É que as pessoas não têm mais tempo. E se tem tempo não conseguem torná-lo de qualidade. E se a qualidade é possível porque elas têm tempo e dinheiro, não têm amigos, nem amores, nem amantes. Estão na solidão.
E se elas estão na solidão é que devem estar com a autoestima baixa. E isso oferece o perigo de incorrerem em um relacionamento abusivo sem nem perceber.
Isso as tornaria isoladas. Silenciosas. Perigava cair em depressão e tentar o suicídio. Mas atentar contra a própria vida não chegaria a acontecer porque diz-se que nas Redes Sociais muita gente tem colado, não compartilhado, em seus murais, que oferecem café, suco, água, flores, companhia e – o mais importante – ouvidos atentos a quem estivesse, nem que fosse de longe, pensando em cometer uma loucura.
Para a loucura, antes que se efetivasse, havia muitos tipos de terapia disponíveis. Desde as mais tradicionais até as ditas alternativas que ofereciam um mundo pleno e jamais imaginado, possível de se obter por meio do autoconhecimento, pela prática de coisas com nomes esquisitos e estrangeiros ou já aportuguesados.
Para esses, também era preciso ter bastante dinheiro. Pílulas de conhecimentos estavam disponíveis gratuitamente. Mas eram apenas pílulas. Partidas ao meio com uma faca de cozinha. Para obtê-las por completo e, portanto, para funcionar, era necessário deixar o e-mail, o telefone, participar da reunião, sapecar uma energia de troca de alta voltagem, intuir o valor justo para uma contribuição voluntária, enfiar no chapéu ou na caixinha umas notas valorosas.
Podia ser por transferência bancária. Melhor boleto – para pagar seguro. Cartão de crédito também podia. Mas o melhor era ser cash – isso dava direito a desconto. Tudo isso evitaria a loucura.

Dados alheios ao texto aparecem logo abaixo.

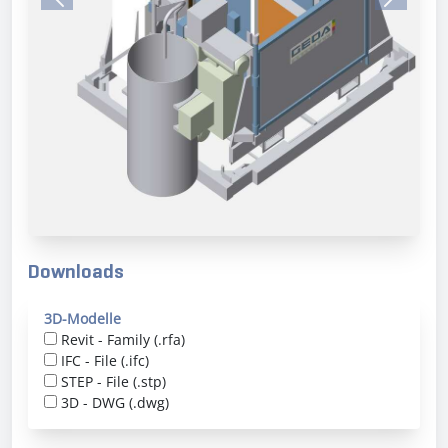
Previous
Next
Downloads
3D-Modelle
Revit - Family (.rfa)
IFC - File (.ifc)
STEP - File (.stp)
3D - DWG (.dwg)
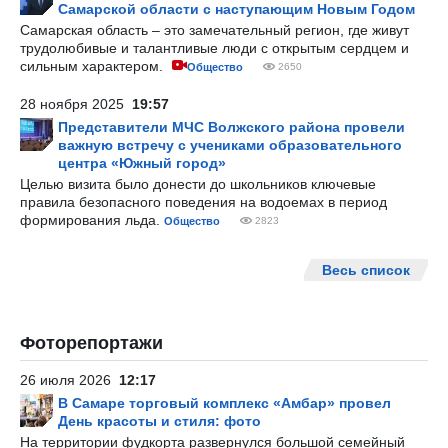
Самарской области с наступающим Новым Годом
Самарская область – это замечательный регион, где живут
трудолюбивые и талантливые люди с открытым сердцем и
сильным характером.
Общество
2650
28 ноября 2025
19:57
Представители МЧС Волжского района провели
важную встречу с учениками образовательного
центра «Южный город»
Целью визита было донести до школьников ключевые
правила безопасного поведения на водоемах в период
формирования льда.
Общество
2823
Весь список
Фоторепортажи
26 июля 2026
12:17
В Самаре торговый комплекс «Амбар» провел
День красоты и стиля: фото
На территории фудкорта развернулся большой семейный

Mas caso a insanidade chegasse mesmo, ainda assim seria possível obter a cura pela natureza. Resultados inacreditáveis já foram obtidos.
Testou, tentou, funcionou, é hora de aproveitar a saúde e ocupar-se. Nada de ócio.
Hora de pedir ajuda de novo. Pode ser ao coach certificado por ilibadas instituições. Tem profissional para qualquer demanda. Não será difícil encontrar um certeiro. Porque, afinal, é hora de ser feliz, de entender que a felicidade é merecimento. Mas não se chega a essa conclusão assim. O caminho é um tanto longo e árduo. Há que se desprogramar até o DNA, que nunca aceitou um caminho de amenidades. Há que se fazer um demorado tratamento, uma limpeza profunda. Pelas mãos ou máquinas de gente muito preparada.
Para o resultado ser efetivo, o ideal seria entregar-se às técnicas de meditação. Há muitas. Uma boa escolha é fundamental. Pode ser transcendental, em silêncio, em pé, sentado, em grupo, individualmente, deitado, pode ser por cinco minutos ou uma hora. Importante é não começar o dia sem isso.
Ouvir-se é fundamental. Aquietar o pensamento. Deixá-lo ir. Viver o presente. É o que temos. Passado, não. Futuro ainda não.
Se tudo correr bem, troque o aparelho de celular. Agora é hora de ter mais memória. Para fotografar e filmar a vida que não se vive porque, apesar da profusão, ainda não há um aplicativo infalível para isso.